> Instructions for the task: Would you please write out only the lines running from the top of the listing through the one holding "yourself to a show, stop by a restaurant and", exactly, with both ends kept and pictures left out?

> Given records:
=== Begin Enclosure ===

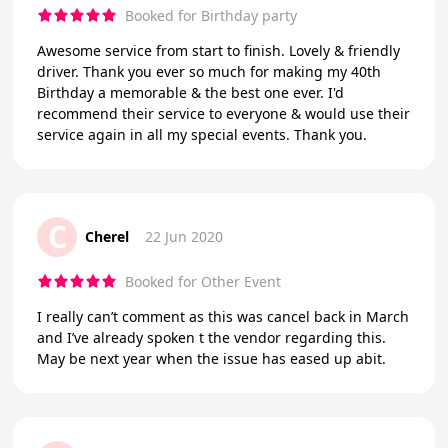
Booked for Birthday party
Awesome service from start to finish. Lovely & friendly
driver. Thank you ever so much for making my 40th
Birthday a memorable & the best one ever. I'd
recommend their service to everyone & would use their
service again in all my special events. Thank you.
C
Cherel
22 Jun 2020
Booked for Other Event
I really can’t comment as this was cancel back in March
and I’ve already spoken t the vendor regarding this.
May be next year when the issue has eased up abit.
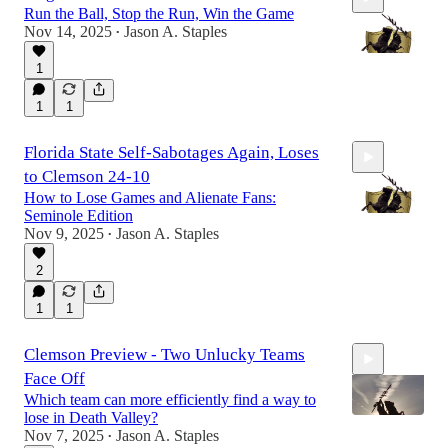
Run the Ball, Stop the Run, Win the Game
Nov 14, 2025
Jason A. Staples
•
1
1
1
15:33
Florida State Self-Sabotages Again, Loses
to Clemson 24-10
How to Lose Games and Alienate Fans:
Seminole Edition
Nov 9, 2025
Jason A. Staples
•
2
20:02
1
1
Clemson Preview - Two Unlucky Teams
Face Off
Which team can more efficiently find a way to
lose in Death Valley?
Nov 7, 2025
Jason A. Staples
•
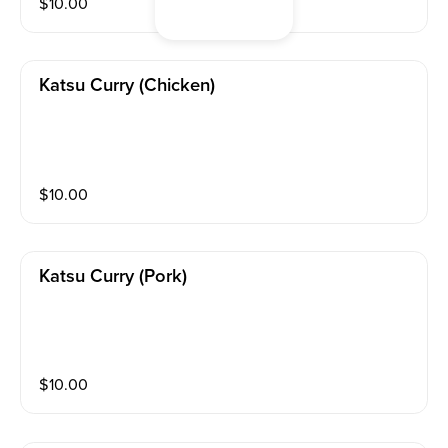
$
10.00
Katsu Curry (chicken)
$
10.00
Katsu Curry (pork)
$
10.00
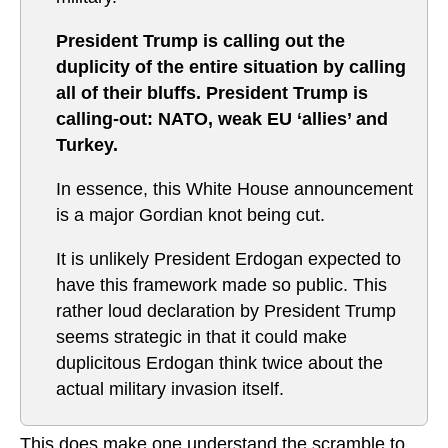
President Trump is calling out the
duplicity of the entire situation by calling
all of their bluffs. President Trump is
calling-out: NATO, weak EU ‘allies’ and
Turkey.
In essence, this White House announcement
is a major Gordian knot being cut.
It is unlikely President Erdogan expected to
have this framework made so public. This
rather loud declaration by President Trump
seems strategic in that it could make
duplicitous Erdogan think twice about the
actual military invasion itself.
This does make one understand the scramble to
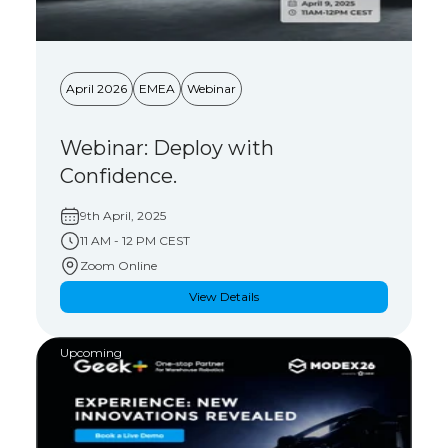
April 2026
EMEA
Webinar
Webinar: Deploy with
Confidence.
9th April, 2025
11 AM - 12 PM CEST
Zoom Online
View Details
Upcoming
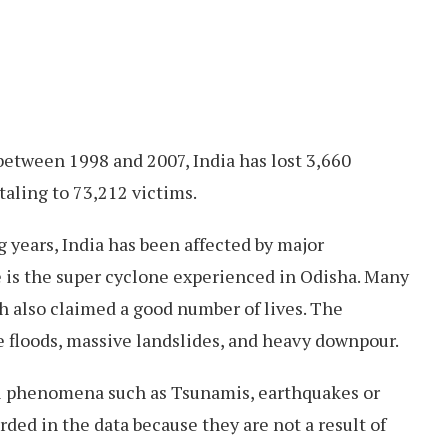
, between 1998 and 2007, India has lost 3,660
taling to 73,212 victims.
years, India has been affected by major
 is the super cyclone experienced in Odisha. Many
h also claimed a good number of lives. The
e floods, massive landslides, and heavy downpour.
al phenomena such as Tsunamis, earthquakes or
rded in the data because they are not a result of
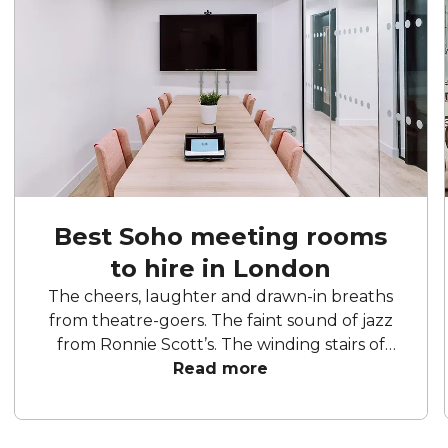
Best Soho meeting rooms
to hire in London
The cheers, laughter and drawn-in breaths
from theatre-goers. The faint sound of jazz
from Ronnie Scott’s. The winding stairs of
Liberty. The cobbled streets and hidden
Read more
gems waiting to be discovered. Soho is the
place to entertain and be entertained. Take
yourself to a show, stop by a restaurant and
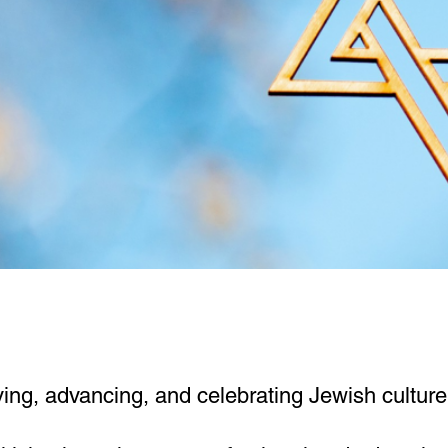
ng, advancing, and celebrating Jewish culture, 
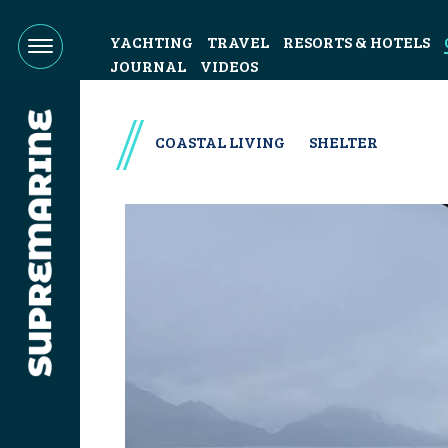
YACHTING
TRAVEL
RESORTS & HOTELS
JOURNAL
VIDEOS
COASTAL LIVING
SHELTER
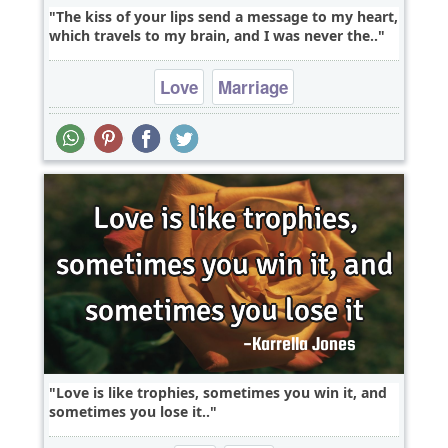
The kiss of your lips send a message to my heart,
which travels to my brain, and I was never the..
Love
Marriage
Love is like trophies, sometimes you win it, and
sometimes you lose it..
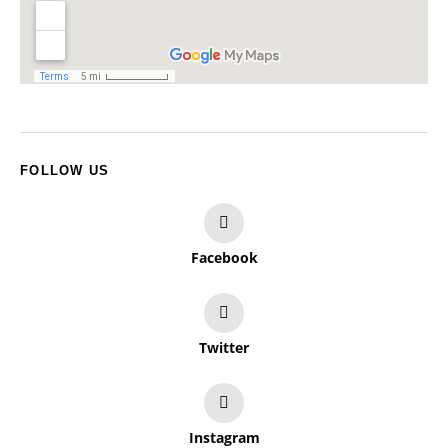
FOLLOW US
Facebook
Twitter
Instagram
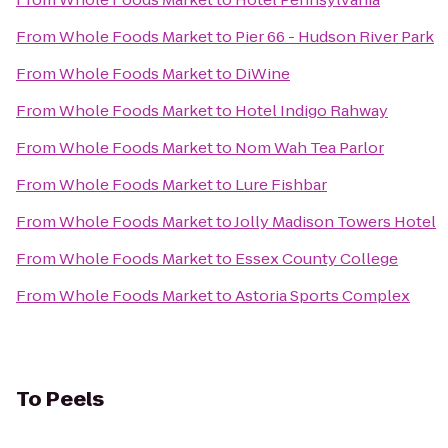
From
Whole Foods Market
to
Pier 66 - Hudson River Park
From
Whole Foods Market
to
DiWine
From
Whole Foods Market
to
Hotel Indigo Rahway
From
Whole Foods Market
to
Nom Wah Tea Parlor
From
Whole Foods Market
to
Lure Fishbar
From
Whole Foods Market
to
Jolly Madison Towers Hotel
From
Whole Foods Market
to
Essex County College
From
Whole Foods Market
to
Astoria Sports Complex
To
Peels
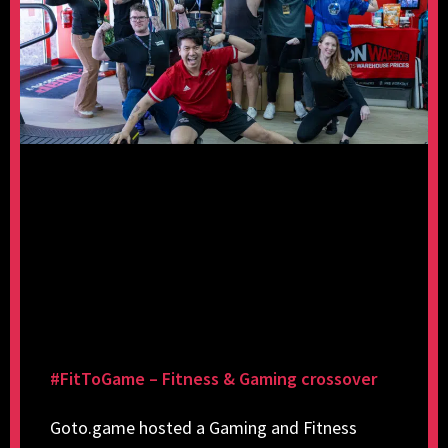
#FitToGame – Fitness & Gaming crossover
Goto.game hosted a Gaming and Fitness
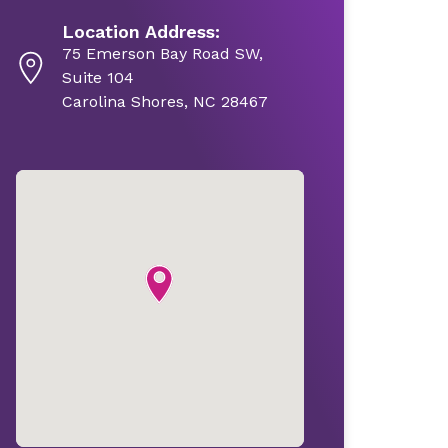
Location Address:
75 Emerson Bay Road SW,
Suite 104
Carolina Shores, NC 28467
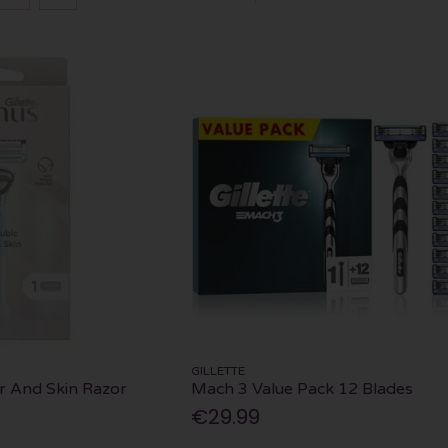
GILLETTE
r And Skin Razor
Mach 3 Value Pack 12 Blades
€29.99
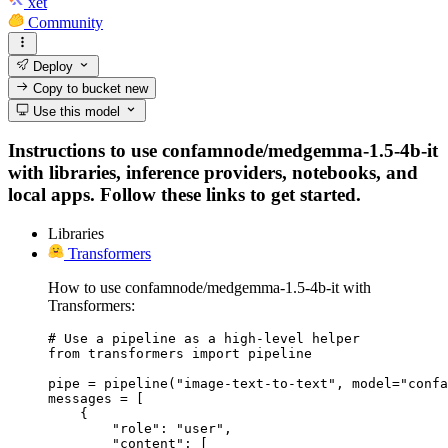
xet
Community
Deploy
Copy to bucket
new
Use this model
Instructions to use confamnode/medgemma-1.5-4b-it
with libraries, inference providers, notebooks, and
local apps. Follow these links to get started.
Libraries
Transformers
How to use confamnode/medgemma-1.5-4b-it with
Transformers:
# Use a pipeline as a high-level helper

from transformers import pipeline

pipe = pipeline("image-text-to-text", model="confa
messages = [

    {

        "role": "user",

        "content": [
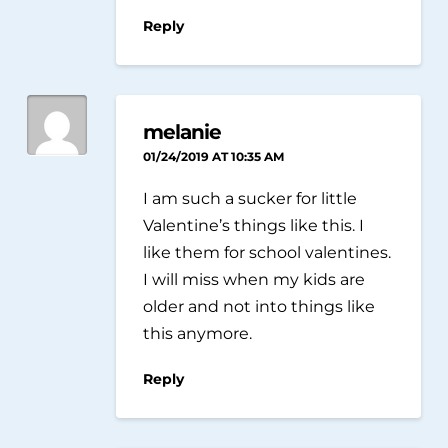
Reply
melanie
01/24/2019 AT 10:35 AM
I am such a sucker for little
Valentine’s things like this. I
like them for school valentines.
I will miss when my kids are
older and not into things like
this anymore.
Reply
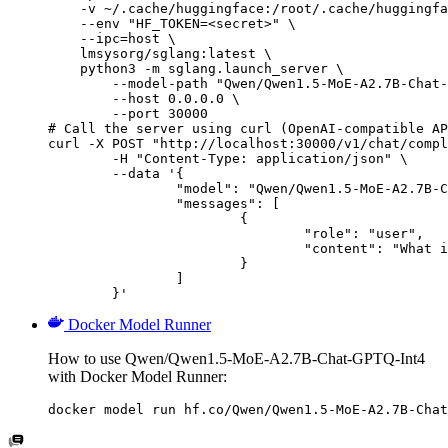
    -v ~/.cache/huggingface:/root/.cache/huggingfa
    --env "HF_TOKEN=<secret>" \

    --ipc=host \

    lmsysorg/sglang:latest \

    python3 -m sglang.launch_server \

        --model-path "Qwen/Qwen1.5-MoE-A2.7B-Chat-
        --host 0.0.0.0 \

        --port 30000

# Call the server using curl (OpenAI-compatible AP
curl -X POST "http://localhost:30000/v1/chat/compl
	-H "Content-Type: application/json" \

	--data '{

		"model": "Qwen/Qwen1.5-MoE-A2.7B-Chat-GPTQ-Int4",

		"messages": [

			{

				"role": "user",

				"content": "What is the capital of France?"

			}

		]

	}'
Docker Model Runner
How to use Qwen/Qwen1.5-MoE-A2.7B-Chat-GPTQ-Int4
with Docker Model Runner:
docker model run hf.co/Qwen/Qwen1.5-MoE-A2.7B-Chat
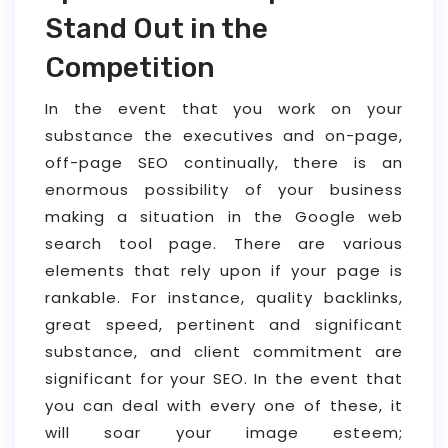
Stand Out in the
Competition
In the event that you work on your
substance the executives and on-page,
off-page SEO continually, there is an
enormous possibility of your business
making a situation in the Google web
search tool page. There are various
elements that rely upon if your page is
rankable. For instance, quality backlinks,
great speed, pertinent and significant
substance, and client commitment are
significant for your SEO. In the event that
you can deal with every one of these, it
will soar your image esteem;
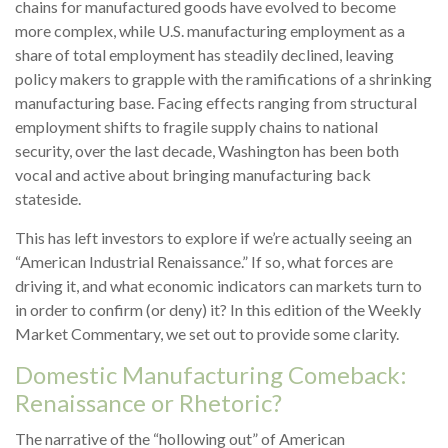
chains for manufactured goods have evolved to become
more complex, while U.S. manufacturing employment as a
share of total employment has steadily declined, leaving
policy makers to grapple with the ramifications of a shrinking
manufacturing base. Facing effects ranging from structural
employment shifts to fragile supply chains to national
security, over the last decade, Washington has been both
vocal and active about bringing manufacturing back
stateside.
This has left investors to explore if we’re actually seeing an
“American Industrial Renaissance.” If so, what forces are
driving it, and what economic indicators can markets turn to
in order to confirm (or deny) it? In this edition of the Weekly
Market Commentary, we set out to provide some clarity.
Domestic Manufacturing Comeback:
Renaissance or Rhetoric?
The narrative of the “hollowing out” of American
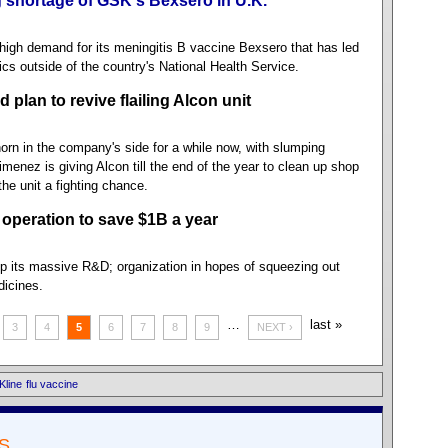
 shortage of GSK's Bexsero in U.K.
igh demand for its meningitis B vaccine Bexsero that has led
nics outside of the country's National Health Service.
plan to revive flailing Alcon unit
horn in the company's side for a while now, with slumping
menez is giving Alcon till the end of the year to clean up shop
the unit a fighting chance.
 operation to save $1B a year
p its massive R&D; organization in hopes of squeezing out
dicines.
…
last »
3
4
5
6
7
8
9
NEXT ›
Kline
flu vaccine
S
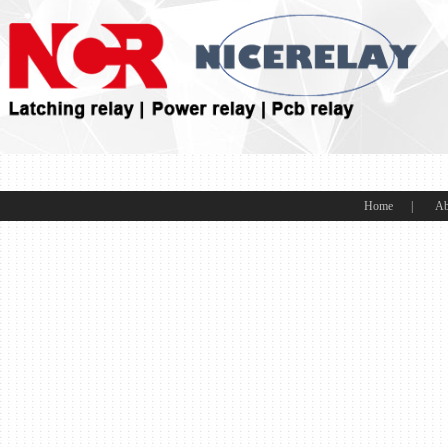
Home
|
Ab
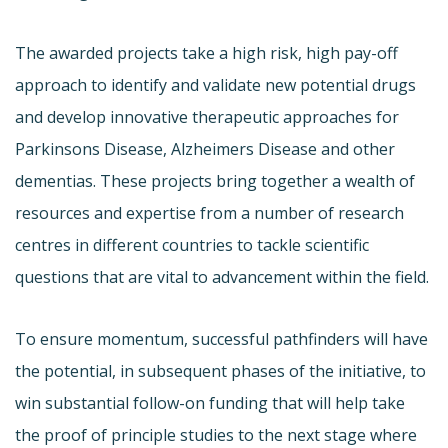
The awarded projects take a high risk, high pay-off
approach to identify and validate new potential drugs
and develop innovative therapeutic approaches for
Parkinsons Disease, Alzheimers Disease and other
dementias. These projects bring together a wealth of
resources and expertise from a number of research
centres in different countries to tackle scientific
questions that are vital to advancement within the field.
To ensure momentum, successful pathfinders will have
the potential, in subsequent phases of the initiative, to
win substantial follow-on funding that will help take
the proof of principle studies to the next stage where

=== End Enclosure ===

> Solved problem:
Booked for Birthday party
Awesome service from start to finish. Lovely & friendly
driver. Thank you ever so much for making my 40th
Birthday a memorable & the best one ever. I'd
recommend their service to everyone & would use their
service again in all my special events. Thank you.
C
Cherel
22 Jun 2020
Booked for Other Event
I really can’t comment as this was cancel back in March
and I’ve already spoken t the vendor regarding this.
May be next year when the issue has eased up abit.
Run the Ball, Stop the Run, Win the Game
Nov 14, 2025
Jason A. Staples
•
1
1
1
15:33
Florida State Self-Sabotages Again, Loses
to Clemson 24-10
How to Lose Games and Alienate Fans:
Seminole Edition
Nov 9, 2025
Jason A. Staples
•
2
20:02
1
1
Clemson Preview - Two Unlucky Teams
Face Off
Which team can more efficiently find a way to
lose in Death Valley?
Nov 7, 2025
Jason A. Staples
•
$
10.00
Katsu Curry (chicken)
$
10.00
Katsu Curry (pork)
$
10.00
President Trump is calling out the
duplicity of the entire situation by calling
all of their bluffs. President Trump is
calling-out: NATO, weak EU ‘allies’ and
Turkey.
In essence, this White House announcement
is a major Gordian knot being cut.
It is unlikely President Erdogan expected to
have this framework made so public. This
rather loud declaration by President Trump
seems strategic in that it could make
duplicitous Erdogan think twice about the
actual military invasion itself.
This does make one understand the scramble to
April 2026
EMEA
Webinar
Webinar: Deploy with
Confidence.
9th April, 2025
11 AM - 12 PM CEST
Zoom Online
View Details
Upcoming
, between 1998 and 2007, India has lost 3,660
taling to 73,212 victims.
years, India has been affected by major
 is the super cyclone experienced in Odisha. Many
h also claimed a good number of lives. The
e floods, massive landslides, and heavy downpour.
al phenomena such as Tsunamis, earthquakes or
rded in the data because they are not a result of
Best Soho meeting rooms
to hire in London
The cheers, laughter and drawn-in breaths
from theatre-goers. The faint sound of jazz
from Ronnie Scott’s. The winding stairs of
Liberty. The cobbled streets and hidden
Read more
gems waiting to be discovered. Soho is the
place to entertain and be entertained. Take
yourself to a show, stop by a restaurant and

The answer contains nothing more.